We had the good fortune of connecting with Diana Cortese and we’ve shared our conversation below.
Hi Diana, can you walk us through the thought-process of starting your business?
I created South Bay Kids Connection (SBKC) to address the need for a dedicated and welcoming space where kids could develop, practice and strengthen positive peer relationships.
Something all parents have in common is that they want the best for their children. That best can mean different things to different families but at its core it almost always entails that child being happy, confident and a good person.
Having worked with kids across all ages and developmental levels as a Special Education Teacher and Board Certified Behavior Analyst, I realized that the key to achieving these desired outcomes was to build healthy, positive peer social interactions. As a parent, raising young boys, I also appreciated that growing up in today’s world can be serious business. I was disheartened to witness how a culture of competitiveness seemed to increase in tandem with age. This makes developing healthy social skills even more challenging- especially for those that have additional needs.
Contrary to popular belief, although we humans are social creatures, social skills do not just magically develop. They are skills like any other that need to be taught, shaped and reinforced. They are also difficult to teach because they are nuanced and context dependent.
In my line of work, I noticed that once children got to elementary school, there was almost no time allotted to teach kids how to play at recess, how to problem solve with peers, how to self regulate. These kids then went on to middle and high school, still lacking those fundamental skills.
So I set out to create a space where kids could work on these skills. SBKC holds weekly social and play skills groups that are activity based and aim to increase children’s self-esteem, self-awareness and social-awareness skills. The effects of our little groups have broader and longer lasting positive benefits as these young learners today are the engaged community members and compassionate leaders of tomorrow.

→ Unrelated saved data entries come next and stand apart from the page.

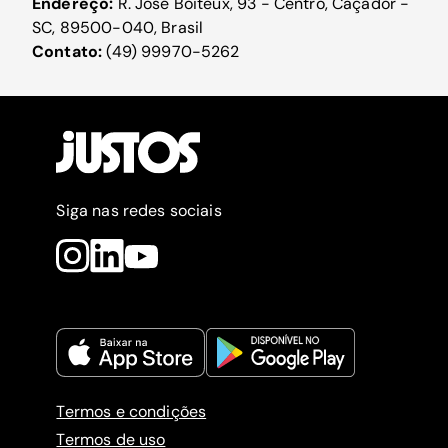
Endereço:
R. José Boiteux, 93 - Centro, Caçador -
SC, 89500-040, Brasil
Contato:
(49) 99970-5262
Siga nas redes sociais
Termos e condições
Termos de uso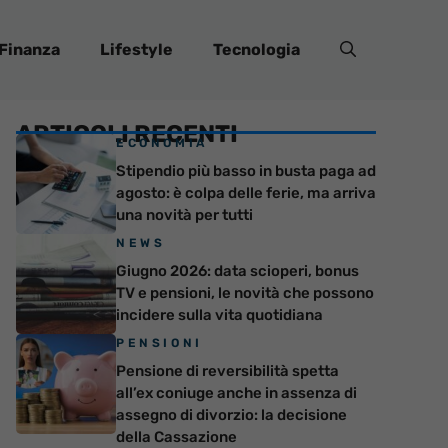
Finanza
Lifestyle
Tecnologia
ARTICOLI RECENTI
ECONOMIA
Stipendio più basso in busta paga ad
agosto: è colpa delle ferie, ma arriva
una novità per tutti
NEWS
Giugno 2026: data scioperi, bonus
TV e pensioni, le novità che possono
incidere sulla vita quotidiana
PENSIONI
Pensione di reversibilità spetta
all’ex coniuge anche in assenza di
assegno di divorzio: la decisione
della Cassazione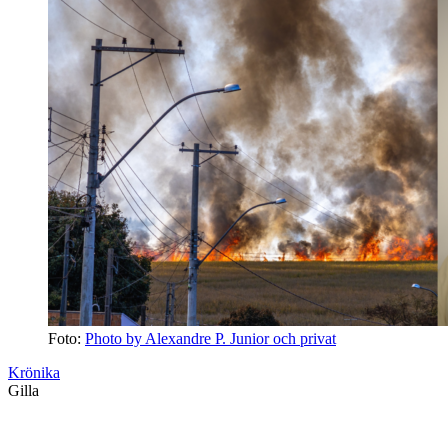
Foto:
Photo by Alexandre P. Junior och privat
Krönika
Gilla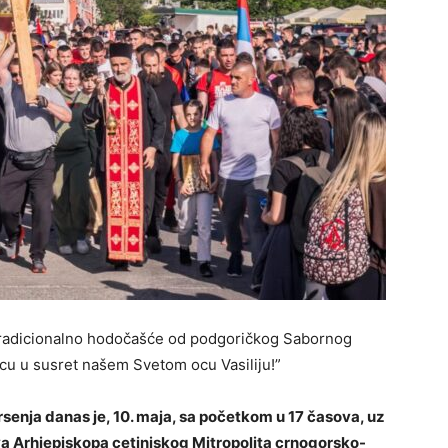
tradicionalno hodočašće od podgoričkog Sabornog
rcu u susret našem Svetom ocu Vasiliju!”
enja danas je, 10. maja, sa početkom u 17 časova, uz
 Arhiepiskopa cetinjskog Mitropolita crnogorsko-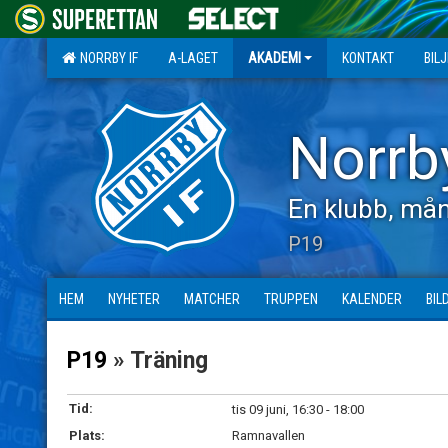
NORRBY IF
A-LAGET
AKADEMI
KONTAKT
BIL
Norrb
En klubb, mån
P19
HEM
NYHETER
MATCHER
TRUPPEN
KALENDER
BIL
P19
» Träning
Tid:
tis 09 juni, 16:30 - 18:00
Plats:
Ramnavallen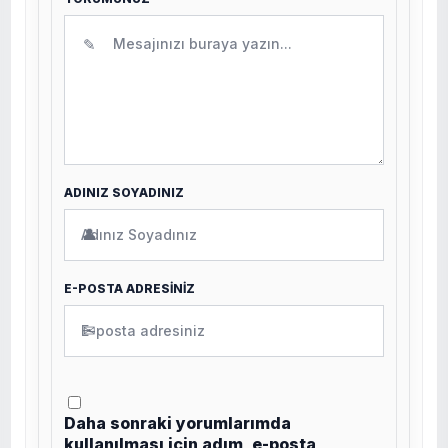
✎
ADINIZ SOYADINIZ
👤
E-POSTA ADRESİNİZ
✉
Daha sonraki yorumlarımda
kullanılması için adım, e-posta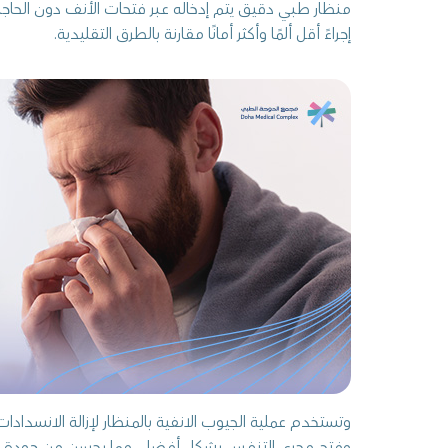
منظار طبي دقيق يتم إدخاله عبر فتحات الأنف دون الحاجة
إجراءً أقل ألمًا وأكثر أمانًا مقارنة بالطرق التقليدية.
وتستخدم عملية الجيوب الانفية بالمنظار لإزالة الانسدادات 
وفتح مجرى التنفس بشكل أفضل، مما يحسن من جودة الح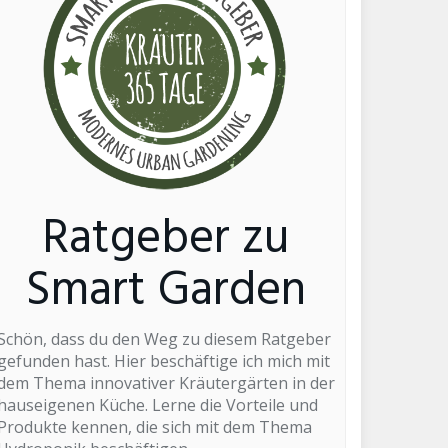
Ratgeber zu
Smart Garden
Schön, dass du den Weg zu diesem Ratgeber
gefunden hast. Hier beschäftige ich mich mit
dem Thema innovativer Kräutergärten in der
hauseigenen Küche. Lerne die Vorteile und
Produkte kennen, die sich mit dem Thema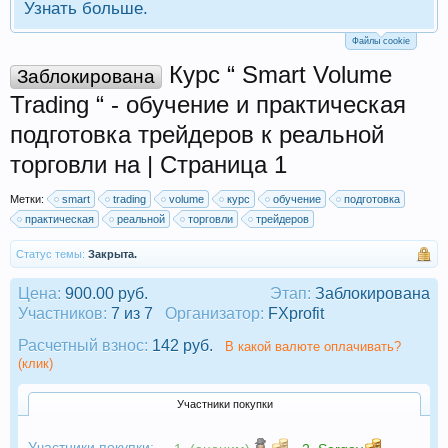
Узнать больше.
Файлы cookie
Курс “ Smart Volume
Заблокирована
Trading “ - обучение и практическая
подготовка трейдеров к реальной
торговли на | Страница 1
Метки:
smart
trading
volume
курс
обучение
подготовка
практическая
реальной
торговли
трейдеров
Статус темы:
Закрыта.
Цена:
900.00 руб.
Этап:
Заблокирована
Участников:
7 из 7
Организатор:
FXprofit
Расчетный взнос:
142 руб.
В какой валюте оплачивать?
(клик)
Участники покупки
Участники покупки: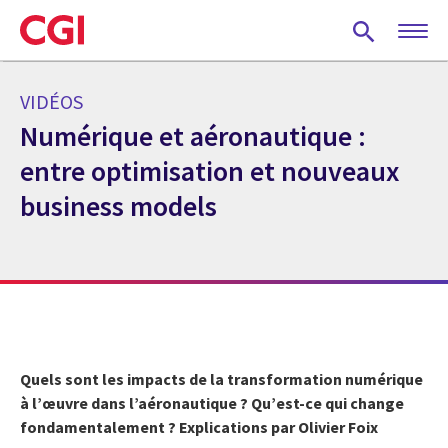
Skip
to
main
content
VIDÉOS
Numérique et aéronautique :
entre optimisation et nouveaux
business models
Quels sont les impacts de la transformation numérique
à
l
’œuvre dans l’aéronautique ? Qu’est-ce qui change
fondamentalement ? Explications par Olivier Foix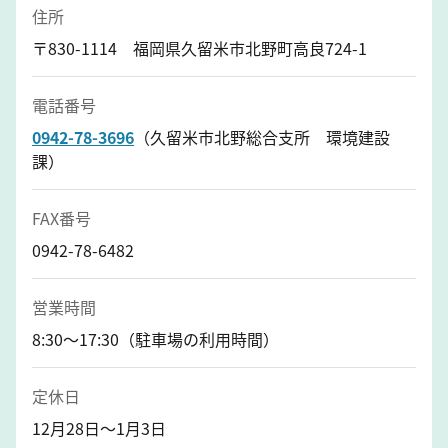
住所
〒830-1114 福岡県久留米市北野町高良724-1
電話番号
0942-78-3696
（久留米市北野総合支所 環境建設
課）
FAX番号
0942-78-6482
営業時間
8:30～17:30（駐車場の利用時間）
定休日
12月28日～1月3日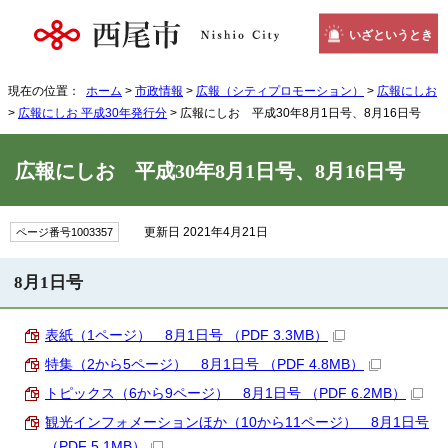
いざというとき
現在の位置：
ホーム
>
市政情報
>
広報（シティプロモーション）
>
広報にしお
>
広報にしお 平成30年発行分
> 広報にしお 平成30年8月1日号、8月16日号
広報にしお 平成30年8月1日号、8月16日号
更新日 2021年4月21日
ページ番号1003357
8月1日号
表紙（1ページ） 8月1日号 （PDF 3.3MB）
特集（2から5ページ） 8月1日号 （PDF 4.8MB）
トピックス（6から9ページ） 8月1日号 （PDF 6.2MB）
観光インフォメーションほか（10から11ページ） 8月1日号
（PDF 5.1MB）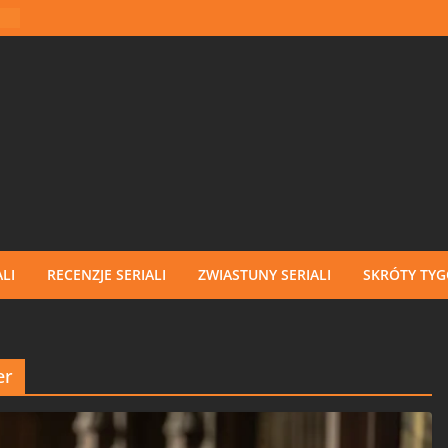
LI
RECENZJE SERIALI
ZWIASTUNY SERIALI
SKRÓTY TY
er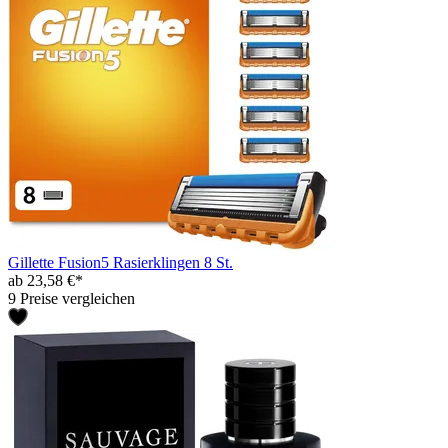
Gillette Fusion5 Rasierklingen 8 St.
ab 23,58 €*
9 Preise vergleichen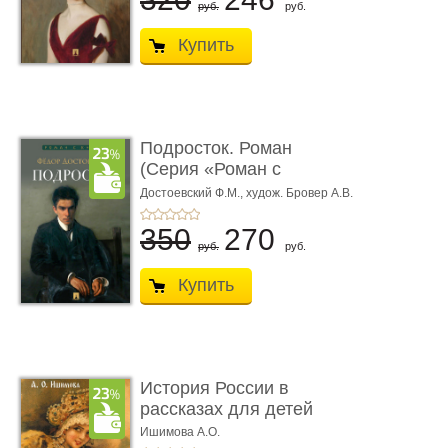
руб.
руб.
Купить
Подросток. Роман
(Серия «Роман с
книгой»)
Достоевский Ф.М.,
худож. Бровер А.В.
350
270
руб.
руб.
Купить
История России в
рассказах для детей
Ишимова А.О.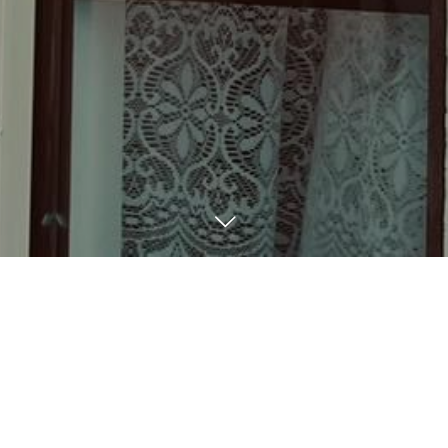
BLOG
9
24
2023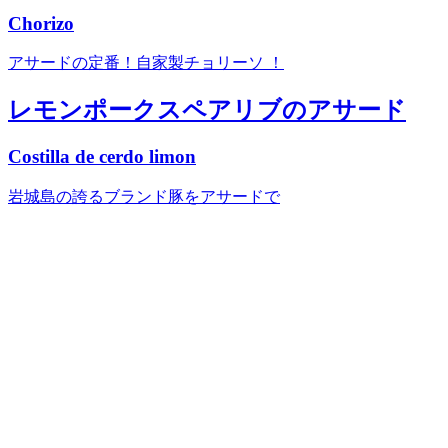
Chorizo
アサードの定番！自家製チョリーソ ！
レモンポークスペアリブのアサード
Costilla de cerdo limon
岩城島の誇るブランド豚をアサードで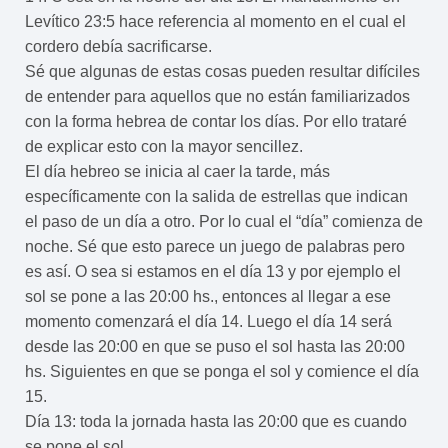
Levítico 23:5 hace referencia al momento en el cual el
cordero debía sacrificarse.
Sé que algunas de estas cosas pueden resultar difíciles
de entender para aquellos que no están familiarizados
con la forma hebrea de contar los días. Por ello trataré
de explicar esto con la mayor sencillez.
El día hebreo se inicia al caer la tarde, más
específicamente con la salida de estrellas que indican
el paso de un día a otro. Por lo cual el “día” comienza de
noche. Sé que esto parece un juego de palabras pero
es así. O sea si estamos en el día 13 y por ejemplo el
sol se pone a las 20:00 hs., entonces al llegar a ese
momento comenzará el día 14. Luego el día 14 será
desde las 20:00 en que se puso el sol hasta las 20:00
hs. Siguientes en que se ponga el sol y comience el día
15.
Día 13: toda la jornada hasta las 20:00 que es cuando
se pone el sol.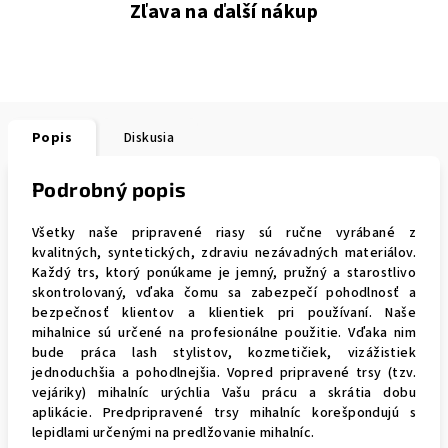
Zľava na ďalší nákup
Popis
Diskusia
Podrobný popis
Všetky naše pripravené riasy sú ručne vyrábané z
kvalitných, syntetických, zdraviu nezávadných materiálov.
Každý trs, ktorý ponúkame je jemný, pružný a starostlivo
skontrolovaný, vďaka čomu sa zabezpečí pohodlnosť a
bezpečnosť klientov a klientiek pri používaní. Naše
mihalnice sú určené na profesionálne použitie. Vďaka nim
bude práca lash stylistov, kozmetičiek, vizážistiek
jednoduchšia a pohodlnejšia. Vopred pripravené trsy (tzv.
vejáriky) mihalníc urýchlia Vašu prácu a skrátia dobu
aplikácie. Predpripravené trsy mihalníc korešpondujú s
lepidlami určenými na predlžovanie mihalníc.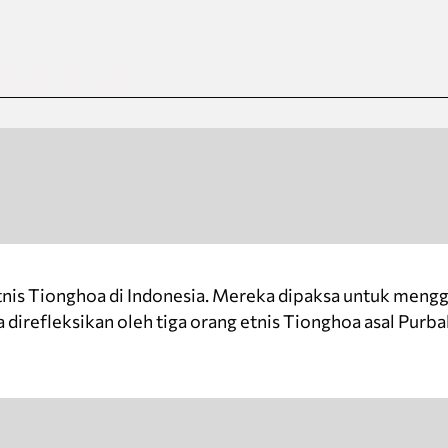
NGHOA
is Tionghoa di Indonesia. Mereka dipaksa untuk mengg
irefleksikan oleh tiga orang etnis Tionghoa asal Purbal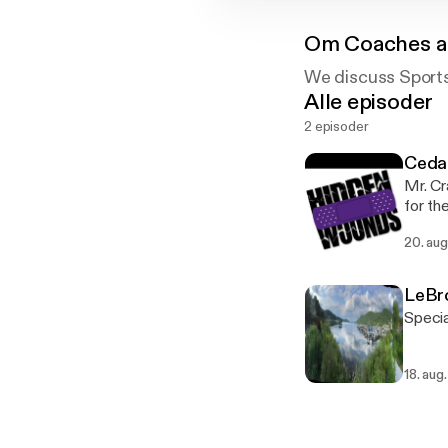
Om
Coaches a
We discuss Sport
Alle episoder
2 episoder
Ceda
Mr. Cr
for th
20. aug
LeBr
Specia
18. aug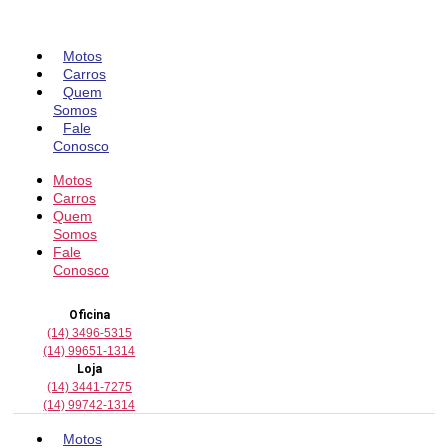
Pular
para
o
Motos
conteúdo
Carros
Quem
Somos
Fale
Conosco
Motos
Carros
Quem
Somos
Fale
Conosco
Oficina
(14) 3496-5315
(14) 99651-1314
Loja
(14) 3441-7275
(14) 99742-1314
Motos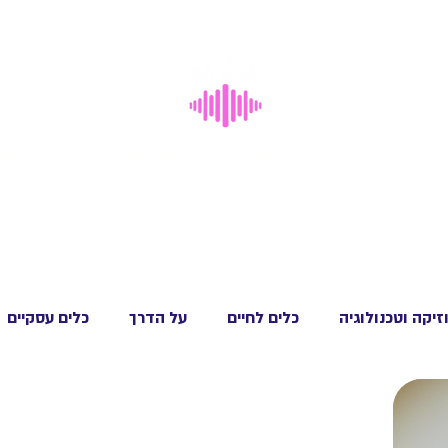
ר שלי
איך לעבוד איתי
הפודקאסט
בלוג
ארג
זיקה וטכנולוגיה
כלים לחיים
על הדרך
כלים עסקיים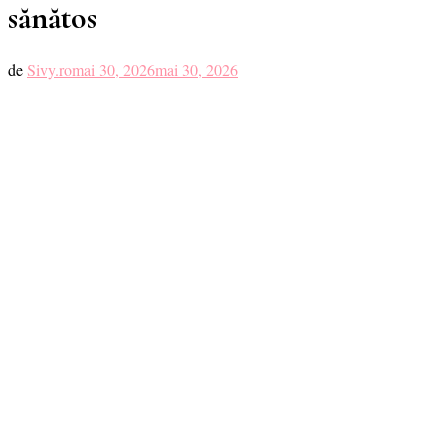
sănătos
de
Sivy.ro
mai 30, 2026
mai 30, 2026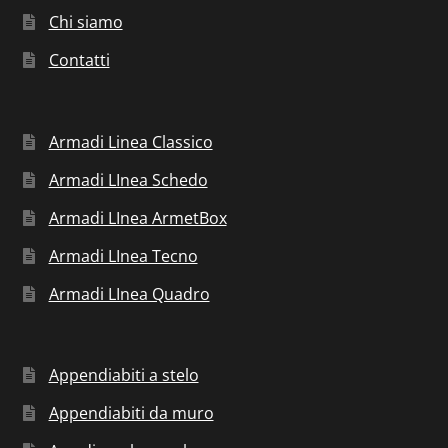
Chi siamo
Contatti
Armadi Linea Classico
Armadi LInea Schedo
Armadi LInea ArmetBox
Armadi LInea Tecno
Armadi LInea Quadro
Appendiabiti a stelo
Appendiabiti da muro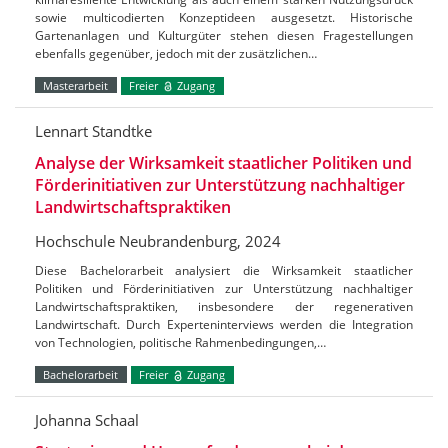
sowie multicodierten Konzeptideen ausgesetzt. Historische
Gartenanlagen und Kulturgüter stehen diesen Fragestellungen
ebenfalls gegenüber, jedoch mit der zusätzlichen…
Masterarbeit
Freier
Zugang
Lennart Standtke
Analyse der Wirksamkeit staatlicher Politiken und
Förderinitiativen zur Unterstützung nachhaltiger
Landwirtschaftspraktiken
Hochschule Neubrandenburg, 2024
Diese Bachelorarbeit analysiert die Wirksamkeit staatlicher
Politiken und Förderinitiativen zur Unterstützung nachhaltiger
Landwirtschaftspraktiken, insbesondere der regenerativen
Landwirtschaft. Durch Experteninterviews werden die Integration
von Technologien, politische Rahmenbedingungen,…
Bachelorarbeit
Freier
Zugang
Johanna Schaal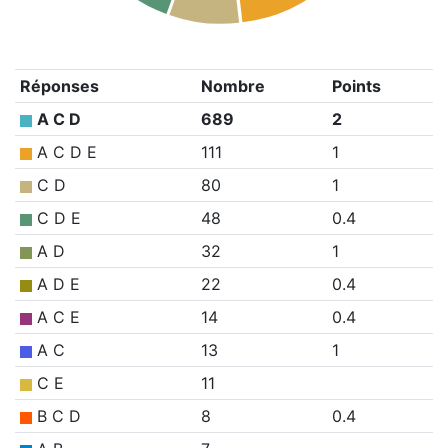
Réponses
Nombre
Points
A C D
689
2
A C D E
111
1
C D
80
1
C D E
48
0.4
A D
32
1
A D E
22
0.4
A C E
14
0.4
A C
13
1
C E
11
B C D
8
0.4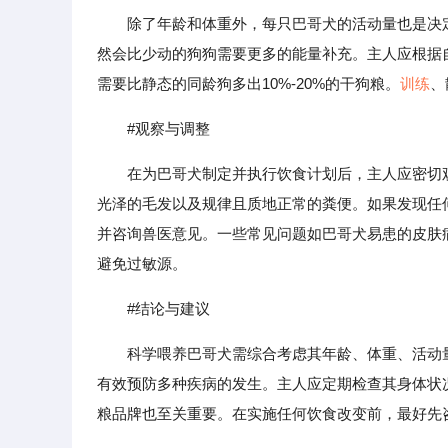
除了年龄和体重外，每只巴哥犬的活动量也是决
然会比少动的狗狗需要更多的能量补充。主人应根据
需要比静态的同龄狗多出10%-20%的干狗粮。
训练
、
#观察与调整
在为巴哥犬制定并执行饮食计划后，主人应密切
光泽的毛发以及规律且质地正常的粪便。如果发现任
并咨询兽医意见。一些常见问题如巴哥犬易患的皮肤
避免过敏源。
#结论与建议
科学喂养巴哥犬需综合考虑其年龄、体重、活动
有效预防多种疾病的发生。主人应定期检查其身体状
粮品牌也至关重要。在实施任何饮食改变前，最好先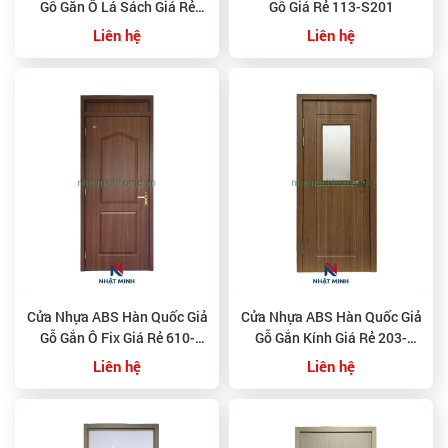
Gỗ Gắn Ô Lá Sách Giá Rẻ
Gỗ Giá Rẻ 113-S201
S113-MT104
Liên hệ
Liên hệ
Cửa Nhựa ABS Hàn Quốc Giả
Cửa Nhựa ABS Hàn Quốc Giả
Gỗ Gắn Ô Fix Giá Rẻ 610-
Gỗ Gắn Kính Giá Rẻ 203-
W0901
W0901
Liên hệ
Liên hệ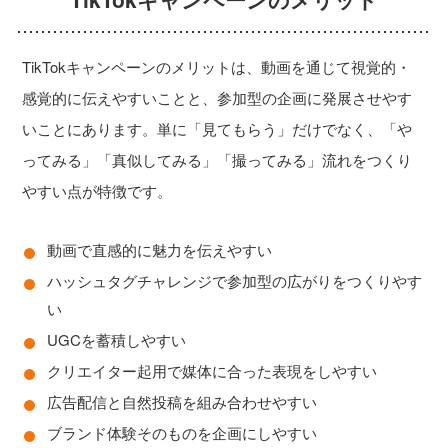
TikTokキャンペーンのメリットは、動画を通じて視覚的・
感覚的に伝えやすいことと、参加型の企画に発展させやす
いことにあります。単に「見てもらう」だけでなく、「や
ってみる」「真似してみる」「撮ってみる」流れをつくり
やすい点が特徴です。
動画で直感的に魅力を伝えやすい
ハッシュタグチャレンジで参加型の広がりをつくりやす
い
UGCを蓄積しやすい
クリエイター起用で媒体に合った表現をしやすい
広告配信と自然投稿を組み合わせやすい
ブランド体験そのものを企画にしやすい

Can you give our readers an introduction to your business? Maybe you can share a bit about what you do and what sets you apart from others?
South Bay Kids Connection specializes in social & play skills groups for children 5-12 years old.
Our younger group called the “Explorers” is a 90 minute play-based group in which kids learn to be flexible in their play by learning skills such as: dealing with rule changes, allowing others to choose activities, and initiating and reciprocating play with peers. Our older group called the “Adventurers” is a 60 minute group that focuses on social-awareness, self-awareness and team building. We role play scenarios relevant to their social lives, engage in group discussions and of course, play games.
Our social and play skills groups are unique in that we fill the void for the children who do not require individual help in developing social skills but thrive from a smaller group to gain confidence and practice skills that enable them to connect to their peers in a healthy and fun way.
I’m most proud that many of the kids in group stay in the group year after year. It’s a joy getting to be part of their growth over time.
Any places to eat or things to do that you can share with our readers? If they have a friend visiting town, what are some spots they could take them to?
The best place to visit in the South Bay is out in nature. Aside from the many beaches, I would definitely hit many trails in Palos Verdes for awesome hiking with spectacular views. Places indoors to keep our kids healthy and active are Urban Youth Park in Palos Verdes for some parkour and if on the younger side, to Adventure Plex in Manhattan Beach. I love being able to take the family including our doggy out to eat at Lazy Dog in Torrance. Shoutout is all about shouting out others who you feel deserve additional recognition and exposure. Who would you like to shoutout?
My shoutout goes to all the parents of the kids I get to be with every week. It’s their investment in and prioritization of these critical social skills that make the program work. If the skills we work on in group were not supported and reinforced at home, it simply would not work.